Global Soil Nutrient and Nutrient Budgets maps (GSNmap) Phase IChapter 4 Digital Soil Mapping
4.1 Principles
Digital soil mapping (DSM) is a methodological framework to create soil attribute maps on the basis of the quantitative relationships between spatial soil databases and environmental covariates. The quantitative relations can be modelled by different statistical approaches, most of them considered machine learning techniques. Environmental covariates are spatially explicit proxies of soil-forming factors that are employed as predictors of the geographical distribution of soil properties. The methodology has evolved from the theories of soil genesis developed by Dokuchaev (1883) in his work the Russian Chernozems, which later were formalised by Jenny (1941) with the equation of the soil-forming factors. The conceptual equation of soil-forming factors has been updated by McBratney, Santos and Minasny (2003) as follow:
\[\begin{equation} S = f\left(s,c,o,r,p,a,n\right) \tag{4.1} \end{equation}\]
Where \(S\) is the soil classes or attributes (to be modelled) as a function of “\(s\)” as other soil properties, “\(c\)” as climatic properties, “\(o\)” as organisms, including land cover and human activity, “\(r\)” as terrain attributes, “\(p\)” as parent material, “\(a\)” as soil age, and “\(n\)” as the geographic position.
4.2 Covariates
Covariates are geospatially referenced parameters that constitute pivotal determinants within the domain of digital soil mapping. Covariates encapsulate the underlying drivers shaping soil variability, aiding in the prediction of soil properties across landscapes. These variables consist of a diverse range of factors, including topography, vegetation, climate variables, and land use information among others. Careful selection of relevant covariates is essential, as their choice directly impacts the accuracy of soil property predictions.
4.3 Machine learning techniques
A broad range of modelling approaches exist in order to establish quantitative relationships between environmental covariates and the target soil properties to be mapped. Traditionally, multiple linear regression models can be used to quantify the relationships which continues to be the most applied mapping method to map for instance soil organic carbon (Lamichhane, Kumar and Wilson, 2019). In addition to that, regression Kriging methods combine linear regressions and an stochastic interpolation of the regression residuals based on their spatial autocorrelation (Yigini et al., 2018). However, machine learning algorithms with more flexible assumptions, i.e. non-linear relationships, have become more and more popular as the mapping performance was substantially improved and the versatility of the algorithms can be detect more complex relationships. Among the most commonly used non-linear machine learning models is random forest (Breiman, 2001). The random forest algorithm splits a dataset into subsets and uses a random selection of covariates (predictors) to identify homogeneous groups. The procedure of classifying is repeated many times and in the end the prediction is averaged. Traditional random forests output the mean prediction from the random trees. Quantile regression forests (QRF) is an extension of random forests developed by Nicolai Meinshausen (Meinshausen, 2006) that provides non-parametric estimates of the median predicted value as well as prediction quantiles. The benefit of QRF is the ability to predict not only the mean of the prediction but also to provide more information on the uncertainty and probability distribution.

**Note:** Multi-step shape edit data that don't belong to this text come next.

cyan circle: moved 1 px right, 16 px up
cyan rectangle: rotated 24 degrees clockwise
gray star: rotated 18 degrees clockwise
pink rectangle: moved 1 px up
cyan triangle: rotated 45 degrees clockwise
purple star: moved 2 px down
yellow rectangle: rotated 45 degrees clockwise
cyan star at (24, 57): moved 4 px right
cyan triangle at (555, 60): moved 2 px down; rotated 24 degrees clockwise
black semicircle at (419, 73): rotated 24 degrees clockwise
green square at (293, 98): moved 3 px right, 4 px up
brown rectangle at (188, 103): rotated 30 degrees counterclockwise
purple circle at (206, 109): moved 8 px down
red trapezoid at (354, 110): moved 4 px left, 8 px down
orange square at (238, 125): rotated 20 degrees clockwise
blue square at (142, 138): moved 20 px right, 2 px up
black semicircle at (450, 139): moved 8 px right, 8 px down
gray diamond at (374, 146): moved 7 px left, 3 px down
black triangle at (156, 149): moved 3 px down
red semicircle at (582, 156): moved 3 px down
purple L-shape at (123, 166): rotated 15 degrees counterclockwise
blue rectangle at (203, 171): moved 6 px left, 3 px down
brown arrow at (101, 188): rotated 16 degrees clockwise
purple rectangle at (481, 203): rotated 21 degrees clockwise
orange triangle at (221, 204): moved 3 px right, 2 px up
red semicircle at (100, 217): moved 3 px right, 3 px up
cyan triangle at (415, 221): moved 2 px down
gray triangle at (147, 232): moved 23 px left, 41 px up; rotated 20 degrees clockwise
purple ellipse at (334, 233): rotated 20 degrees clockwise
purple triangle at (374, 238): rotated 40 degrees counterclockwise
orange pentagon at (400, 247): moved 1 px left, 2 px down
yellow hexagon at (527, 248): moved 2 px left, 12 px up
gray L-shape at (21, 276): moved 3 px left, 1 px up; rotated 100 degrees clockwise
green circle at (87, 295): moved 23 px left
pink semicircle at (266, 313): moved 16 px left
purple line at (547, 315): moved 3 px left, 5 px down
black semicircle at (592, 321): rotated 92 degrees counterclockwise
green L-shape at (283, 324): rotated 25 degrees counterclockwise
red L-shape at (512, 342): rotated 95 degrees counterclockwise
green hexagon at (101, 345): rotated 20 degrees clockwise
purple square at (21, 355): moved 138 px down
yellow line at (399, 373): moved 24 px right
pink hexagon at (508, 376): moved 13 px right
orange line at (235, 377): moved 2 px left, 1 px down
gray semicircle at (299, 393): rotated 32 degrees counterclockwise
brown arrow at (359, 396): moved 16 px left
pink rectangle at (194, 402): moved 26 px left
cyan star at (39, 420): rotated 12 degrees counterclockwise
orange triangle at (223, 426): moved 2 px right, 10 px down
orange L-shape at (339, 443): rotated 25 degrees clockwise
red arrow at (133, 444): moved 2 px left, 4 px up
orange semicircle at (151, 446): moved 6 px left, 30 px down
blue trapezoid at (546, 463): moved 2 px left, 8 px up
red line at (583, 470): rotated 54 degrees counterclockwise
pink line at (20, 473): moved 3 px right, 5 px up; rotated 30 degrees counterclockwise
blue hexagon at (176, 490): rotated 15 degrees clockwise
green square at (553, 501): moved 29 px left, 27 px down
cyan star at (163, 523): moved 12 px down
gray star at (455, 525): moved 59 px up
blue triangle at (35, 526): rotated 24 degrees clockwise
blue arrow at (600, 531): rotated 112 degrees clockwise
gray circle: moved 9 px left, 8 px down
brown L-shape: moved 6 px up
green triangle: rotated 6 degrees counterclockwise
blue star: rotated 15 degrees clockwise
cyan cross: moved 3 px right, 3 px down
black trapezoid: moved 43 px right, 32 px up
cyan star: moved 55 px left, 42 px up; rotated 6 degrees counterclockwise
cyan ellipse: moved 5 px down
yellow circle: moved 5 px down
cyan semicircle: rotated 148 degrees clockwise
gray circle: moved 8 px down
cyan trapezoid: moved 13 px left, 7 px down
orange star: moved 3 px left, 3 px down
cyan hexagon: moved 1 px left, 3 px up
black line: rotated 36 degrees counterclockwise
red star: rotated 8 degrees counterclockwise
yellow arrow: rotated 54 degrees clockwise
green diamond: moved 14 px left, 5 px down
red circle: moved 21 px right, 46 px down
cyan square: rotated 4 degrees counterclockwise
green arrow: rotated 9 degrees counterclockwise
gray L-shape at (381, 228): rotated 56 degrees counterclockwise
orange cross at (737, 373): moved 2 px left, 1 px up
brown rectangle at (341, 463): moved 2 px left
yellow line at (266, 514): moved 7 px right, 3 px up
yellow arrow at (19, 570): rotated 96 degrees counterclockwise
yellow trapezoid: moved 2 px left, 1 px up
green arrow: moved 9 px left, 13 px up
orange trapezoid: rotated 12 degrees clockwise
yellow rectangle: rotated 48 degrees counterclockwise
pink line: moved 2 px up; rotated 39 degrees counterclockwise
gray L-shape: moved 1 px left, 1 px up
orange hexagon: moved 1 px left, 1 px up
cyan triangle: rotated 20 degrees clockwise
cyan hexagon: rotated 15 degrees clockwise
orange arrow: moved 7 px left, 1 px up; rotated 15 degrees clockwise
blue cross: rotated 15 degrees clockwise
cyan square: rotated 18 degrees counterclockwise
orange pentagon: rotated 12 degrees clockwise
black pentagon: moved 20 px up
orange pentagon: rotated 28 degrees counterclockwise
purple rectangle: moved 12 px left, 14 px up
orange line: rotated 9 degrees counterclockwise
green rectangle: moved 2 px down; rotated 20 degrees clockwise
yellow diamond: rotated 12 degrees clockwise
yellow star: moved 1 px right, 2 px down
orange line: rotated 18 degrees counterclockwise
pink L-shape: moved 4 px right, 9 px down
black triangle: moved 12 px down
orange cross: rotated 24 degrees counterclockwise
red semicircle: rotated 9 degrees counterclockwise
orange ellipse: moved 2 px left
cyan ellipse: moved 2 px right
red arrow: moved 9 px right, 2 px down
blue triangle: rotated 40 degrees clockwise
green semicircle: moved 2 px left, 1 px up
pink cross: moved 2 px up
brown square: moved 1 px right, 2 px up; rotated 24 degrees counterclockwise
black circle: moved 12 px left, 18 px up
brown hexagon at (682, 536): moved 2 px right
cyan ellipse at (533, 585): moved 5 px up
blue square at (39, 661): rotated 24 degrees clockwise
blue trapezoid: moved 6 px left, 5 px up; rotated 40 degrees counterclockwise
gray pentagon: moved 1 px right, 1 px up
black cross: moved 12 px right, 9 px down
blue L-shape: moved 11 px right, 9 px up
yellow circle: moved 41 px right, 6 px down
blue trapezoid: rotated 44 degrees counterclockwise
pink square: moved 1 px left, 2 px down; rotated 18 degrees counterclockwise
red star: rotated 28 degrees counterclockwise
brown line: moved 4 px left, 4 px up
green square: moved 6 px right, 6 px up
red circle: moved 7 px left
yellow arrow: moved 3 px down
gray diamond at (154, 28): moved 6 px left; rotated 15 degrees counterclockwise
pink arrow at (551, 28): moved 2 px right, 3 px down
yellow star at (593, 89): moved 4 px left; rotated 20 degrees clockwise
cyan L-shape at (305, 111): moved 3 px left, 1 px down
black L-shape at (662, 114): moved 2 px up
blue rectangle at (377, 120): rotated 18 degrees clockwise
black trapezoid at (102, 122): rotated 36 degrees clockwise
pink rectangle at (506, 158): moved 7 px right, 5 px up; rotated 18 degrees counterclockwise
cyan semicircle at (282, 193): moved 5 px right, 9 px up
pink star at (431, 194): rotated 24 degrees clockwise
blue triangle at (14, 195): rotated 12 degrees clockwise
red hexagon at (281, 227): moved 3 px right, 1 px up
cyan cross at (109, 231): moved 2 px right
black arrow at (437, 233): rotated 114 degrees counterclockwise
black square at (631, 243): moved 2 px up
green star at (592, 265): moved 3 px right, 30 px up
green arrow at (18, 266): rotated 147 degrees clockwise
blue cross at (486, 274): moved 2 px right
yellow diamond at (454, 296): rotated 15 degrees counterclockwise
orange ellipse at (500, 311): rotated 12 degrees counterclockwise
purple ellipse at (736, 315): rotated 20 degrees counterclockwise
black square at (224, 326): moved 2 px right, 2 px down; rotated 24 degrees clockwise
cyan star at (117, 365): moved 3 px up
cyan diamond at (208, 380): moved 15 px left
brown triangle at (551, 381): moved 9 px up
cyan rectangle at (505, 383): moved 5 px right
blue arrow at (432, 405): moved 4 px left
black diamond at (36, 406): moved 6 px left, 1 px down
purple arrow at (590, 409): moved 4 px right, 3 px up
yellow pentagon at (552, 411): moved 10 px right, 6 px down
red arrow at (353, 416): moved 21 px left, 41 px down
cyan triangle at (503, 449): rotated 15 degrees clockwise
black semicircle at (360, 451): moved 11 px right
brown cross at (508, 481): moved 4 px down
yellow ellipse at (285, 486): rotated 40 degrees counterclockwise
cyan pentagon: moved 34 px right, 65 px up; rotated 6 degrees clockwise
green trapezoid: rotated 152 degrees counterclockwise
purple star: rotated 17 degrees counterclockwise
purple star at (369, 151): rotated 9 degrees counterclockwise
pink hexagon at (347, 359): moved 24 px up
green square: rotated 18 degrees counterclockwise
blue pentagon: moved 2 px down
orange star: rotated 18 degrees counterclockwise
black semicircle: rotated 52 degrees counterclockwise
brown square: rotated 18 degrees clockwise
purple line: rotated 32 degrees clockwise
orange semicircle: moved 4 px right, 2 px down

4.4 Mapping of soil nutrients and associated soil attributes
DSM has been used to produce maps of soil nutrients at regional to continental scales. For instance, Hengl et al. (2017) predicted 15 soil nutrients at a 250 m resolution in Africa using a random forest model (Wright, Ziegler and König, 2016). The soil nutrient observations were collected for topsoils at locations that were unevenly distributed over the continent and a set of spatially-explicit environmental covariates including soil properties. In 2021, the map resolution was increased to 30 x 30 m by using additional soil samples (Hengl et al., 2021). In Europe maps of chemical soil properties, including macronutrients like potassium and phosphorus, were mapped based on a gaussian process regression using the LUCAS soil database (Ballabio et al., 2019). Global efforts to map soil nutrients in a harmonised way are hampered by the limited availability of appropriate soil data. The country-driven approach of the GSP can potentially overcome this limitation by fostering and leveraging national expertise. To implement the GSP’s country-driven global mapping exercise, this Technical Manual provides step-by-step guidelines to map soil nutrients and associated properties using georeferenced soil observations following a digital soil mapping approach using the quantile regression forest algorithm (Figure 4.1).
Figure 4.1: Digital soil mapping approach for the GSNmap Phase I. Circles are the steps.